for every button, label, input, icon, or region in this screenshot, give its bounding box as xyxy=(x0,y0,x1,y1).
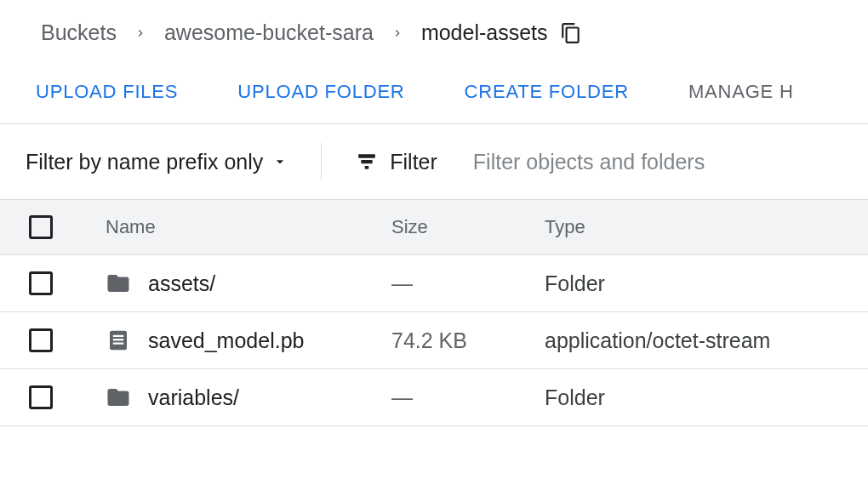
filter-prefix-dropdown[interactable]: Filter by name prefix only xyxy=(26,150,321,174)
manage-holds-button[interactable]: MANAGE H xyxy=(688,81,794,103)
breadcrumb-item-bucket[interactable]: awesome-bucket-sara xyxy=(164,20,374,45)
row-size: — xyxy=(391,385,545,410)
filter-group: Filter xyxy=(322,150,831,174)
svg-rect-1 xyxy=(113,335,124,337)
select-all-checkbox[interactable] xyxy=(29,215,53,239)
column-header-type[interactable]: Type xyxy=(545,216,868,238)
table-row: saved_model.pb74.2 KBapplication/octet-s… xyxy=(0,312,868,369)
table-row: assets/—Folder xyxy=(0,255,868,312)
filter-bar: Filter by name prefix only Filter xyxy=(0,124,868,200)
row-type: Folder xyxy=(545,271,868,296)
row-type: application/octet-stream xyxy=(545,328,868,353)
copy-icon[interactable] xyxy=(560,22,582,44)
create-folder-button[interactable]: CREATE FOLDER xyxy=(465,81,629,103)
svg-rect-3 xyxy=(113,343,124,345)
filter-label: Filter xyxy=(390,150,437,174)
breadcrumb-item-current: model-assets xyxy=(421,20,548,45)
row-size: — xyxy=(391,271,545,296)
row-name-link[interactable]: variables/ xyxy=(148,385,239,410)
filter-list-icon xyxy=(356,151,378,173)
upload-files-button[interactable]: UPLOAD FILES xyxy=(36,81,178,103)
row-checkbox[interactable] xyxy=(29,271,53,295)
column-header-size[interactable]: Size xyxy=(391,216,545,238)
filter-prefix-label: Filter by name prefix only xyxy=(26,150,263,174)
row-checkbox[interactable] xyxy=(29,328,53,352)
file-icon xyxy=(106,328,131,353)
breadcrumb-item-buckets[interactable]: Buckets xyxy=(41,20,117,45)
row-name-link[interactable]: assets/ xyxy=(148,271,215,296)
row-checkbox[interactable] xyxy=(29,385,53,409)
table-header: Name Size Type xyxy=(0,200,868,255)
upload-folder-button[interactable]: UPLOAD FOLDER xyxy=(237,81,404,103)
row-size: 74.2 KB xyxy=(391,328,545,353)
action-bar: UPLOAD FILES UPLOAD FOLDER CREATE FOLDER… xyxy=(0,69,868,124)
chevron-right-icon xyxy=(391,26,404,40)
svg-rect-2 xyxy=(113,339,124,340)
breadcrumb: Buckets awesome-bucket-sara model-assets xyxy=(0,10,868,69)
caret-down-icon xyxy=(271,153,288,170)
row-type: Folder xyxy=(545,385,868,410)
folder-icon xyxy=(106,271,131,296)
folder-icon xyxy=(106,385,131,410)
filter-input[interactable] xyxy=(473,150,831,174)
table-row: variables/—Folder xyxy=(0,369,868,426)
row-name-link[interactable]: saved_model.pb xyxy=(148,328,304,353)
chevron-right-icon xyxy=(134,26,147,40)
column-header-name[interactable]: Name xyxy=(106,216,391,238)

- WHAT YOU HAVE TO DO: Go through the data and show every line where "right" occurs.

- COMPLETED TASK:
chevron-right-icon xyxy=(391,26,404,40)
chevron-right-icon xyxy=(134,26,147,40)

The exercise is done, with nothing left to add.